Exercise goal: Starting from the line containing "d with our community.", give again every line through the end of the entries, word for word. Pictures stay out of the copy.

Information given:
========
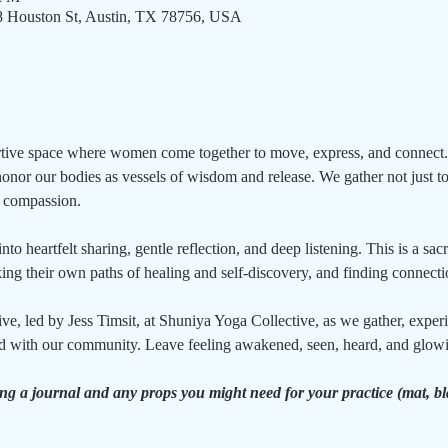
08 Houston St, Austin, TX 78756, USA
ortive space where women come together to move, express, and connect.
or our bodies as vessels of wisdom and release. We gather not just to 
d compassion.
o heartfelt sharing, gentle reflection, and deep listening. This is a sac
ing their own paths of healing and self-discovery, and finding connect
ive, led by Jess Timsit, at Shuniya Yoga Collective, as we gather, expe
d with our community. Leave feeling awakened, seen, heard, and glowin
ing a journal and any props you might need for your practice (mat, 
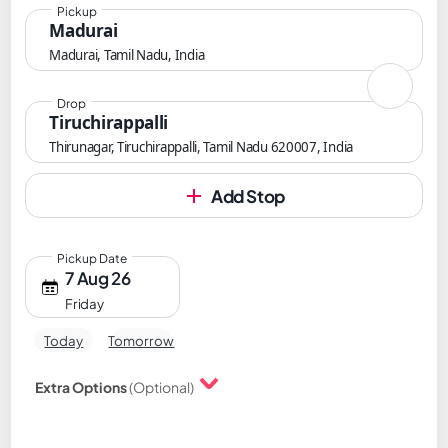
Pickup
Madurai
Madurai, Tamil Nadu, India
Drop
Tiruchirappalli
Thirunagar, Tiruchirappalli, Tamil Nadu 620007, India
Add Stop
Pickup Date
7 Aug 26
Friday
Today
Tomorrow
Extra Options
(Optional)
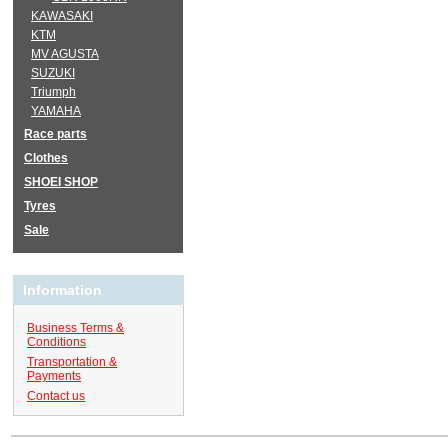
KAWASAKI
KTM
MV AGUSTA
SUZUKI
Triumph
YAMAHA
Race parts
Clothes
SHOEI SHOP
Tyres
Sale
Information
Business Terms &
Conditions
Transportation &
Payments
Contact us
========
Answer area:
d with our community. Leave feeling awakened, seen, heard, and glowin
ing a journal and any props you might need for your practice (mat, 
Pickup
Madurai
Madurai, Tamil Nadu, India
Drop
Tiruchirappalli
Thirunagar, Tiruchirappalli, Tamil Nadu 620007, India
Add Stop
Pickup Date
7 Aug 26
Friday
Today
Tomorrow
Extra Options
(Optional)
KAWASAKI
KTM
MV AGUSTA
SUZUKI
Triumph
YAMAHA
Race parts
Clothes
SHOEI SHOP
Tyres
Sale
Information
Business Terms &
Conditions
Transportation &
Payments
Contact us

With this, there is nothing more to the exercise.